[INPUT DATA]:
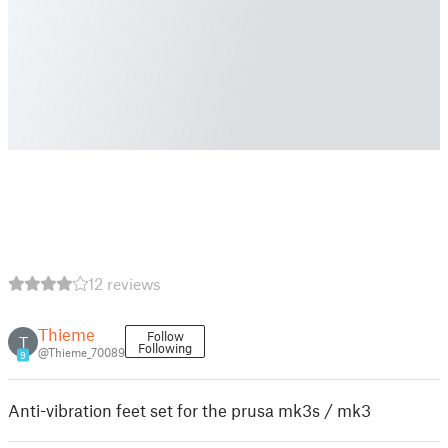
12 reviews
Thieme
Follow
T
Following
@Thieme_70089
9
Anti-vibration feet set for the prusa mk3s / mk3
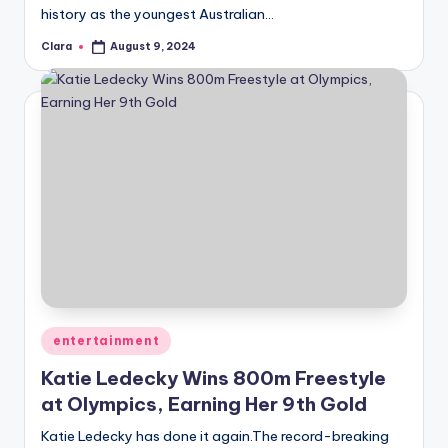
history as the youngest Australian…
Clara
August 9, 2024
Posted
by
Posted
entertainment
in
Katie Ledecky Wins 800m Freestyle
at Olympics, Earning Her 9th Gold
Katie Ledecky has done it again.The record-breaking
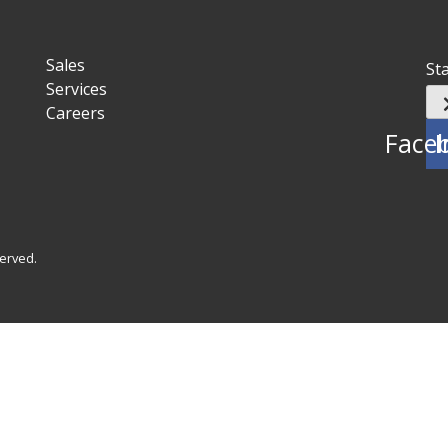
Sales
St
Services
Careers
Face
I
served.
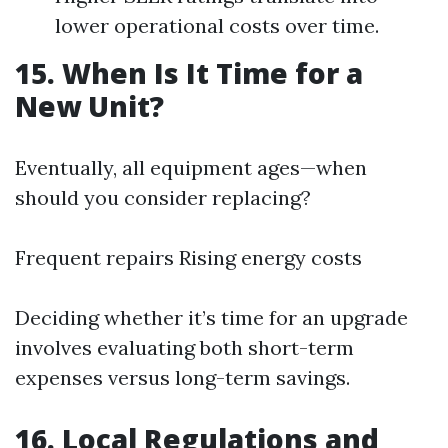
lower operational costs over time.
15. When Is It Time for a
New Unit?
Eventually, all equipment ages—when
should you consider replacing?
Frequent repairs Rising energy costs
Deciding whether it’s time for an upgrade
involves evaluating both short-term
expenses versus long-term savings.
16. Local Regulations and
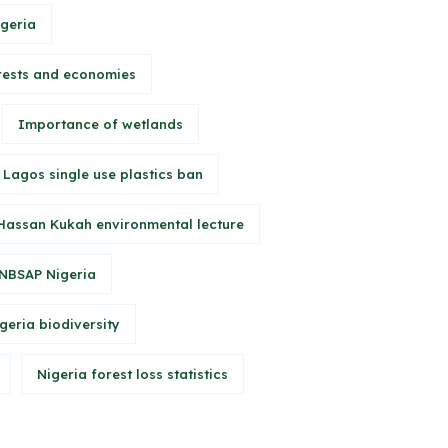
igeria
rests and economies
Importance of wetlands
Lagos single use plastics ban
Hassan Kukah environmental lecture
NBSAP Nigeria
geria biodiversity
Nigeria forest loss statistics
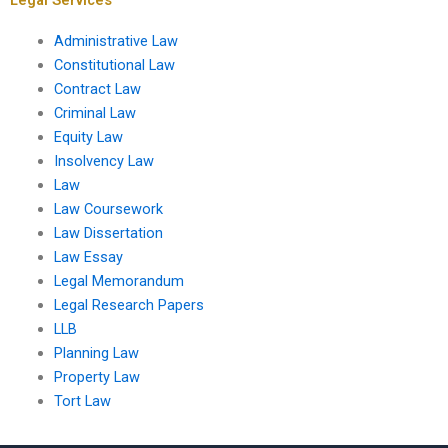
Administrative Law
Constitutional Law
Contract Law
Criminal Law
Equity Law
Insolvency Law
Law
Law Coursework
Law Dissertation
Law Essay
Legal Memorandum
Legal Research Papers
LLB
Planning Law
Property Law
Tort Law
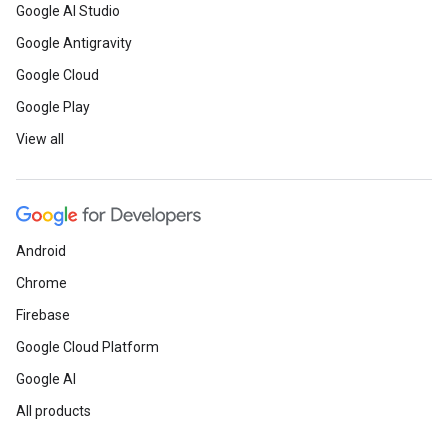
Google AI Studio
Google Antigravity
Google Cloud
Google Play
View all
Android
Chrome
Firebase
Google Cloud Platform
Google AI
All products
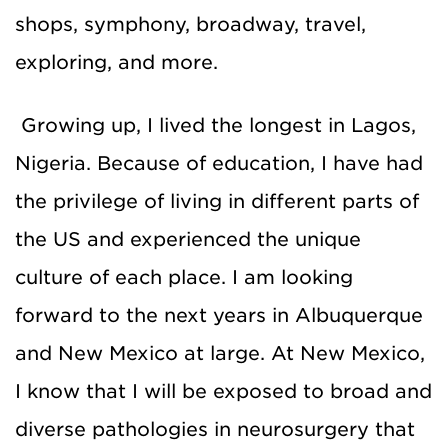
shops, symphony, broadway, travel,
exploring, and more.
Growing up, I lived the longest in Lagos,
Nigeria. Because of education, I have had
the privilege of living in different parts of
the US and experienced the unique
culture of each place. I am looking
forward to the next years in Albuquerque
and New Mexico at large. At New Mexico,
I know that I will be exposed to broad and
diverse pathologies in neurosurgery that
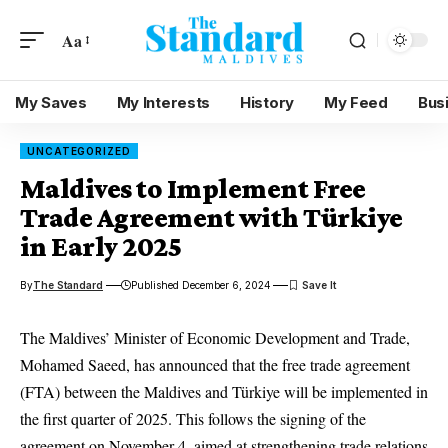
Aa
My Saves
My Interests
History
My Feed
Bus
UNCATEGORIZED
Maldives to Implement Free
Trade Agreement with Türkiye
in Early 2025
By
The Standard
Published December 6, 2024
The Maldives’ Minister of Economic Development and Trade,
Mohamed Saeed, has announced that the free trade agreement
(FTA) between the Maldives and Türkiye will be implemented in
the first quarter of 2025. This follows the signing of the
agreement on November 4, aimed at strengthening trade relations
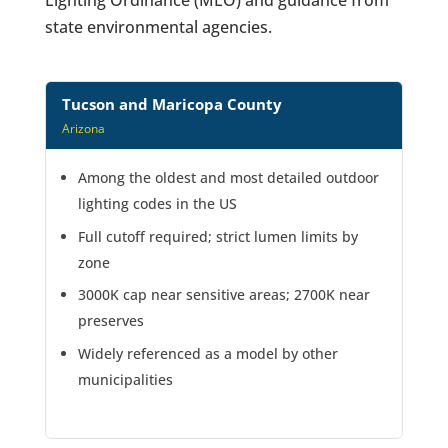
state environmental agencies.
Tucson and Maricopa County
Arizona
Among the oldest and most detailed outdoor
lighting codes in the US
Full cutoff required; strict lumen limits by
zone
3000K cap near sensitive areas; 2700K near
preserves
Widely referenced as a model by other
municipalities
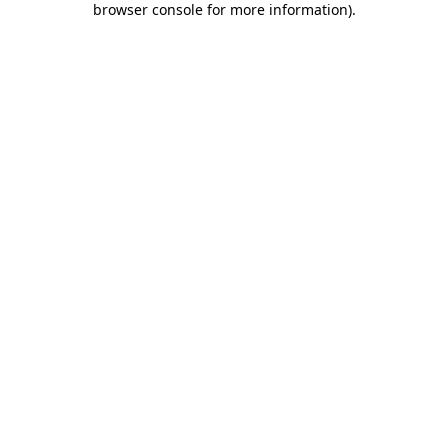
browser console for more information)
.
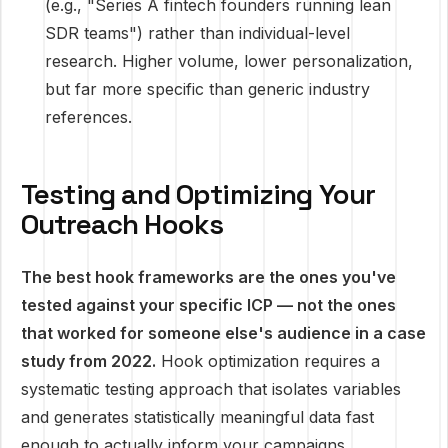
(e.g., "Series A fintech founders running lean
SDR teams") rather than individual-level
research. Higher volume, lower personalization,
but far more specific than generic industry
references.
Testing and Optimizing Your
Outreach Hooks
The best hook frameworks are the ones you've
tested against your specific ICP — not the ones
that worked for someone else's audience in a case
study from 2022.
Hook optimization requires a
systematic testing approach that isolates variables
and generates statistically meaningful data fast
enough to actually inform your campaigns.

[WORK TO BE COMPLETED]: Go through the records line by line and give the number of lines with the string "that" in them, stating nothing else.

[RESPONSE FOR THIS EXERCISE]: 5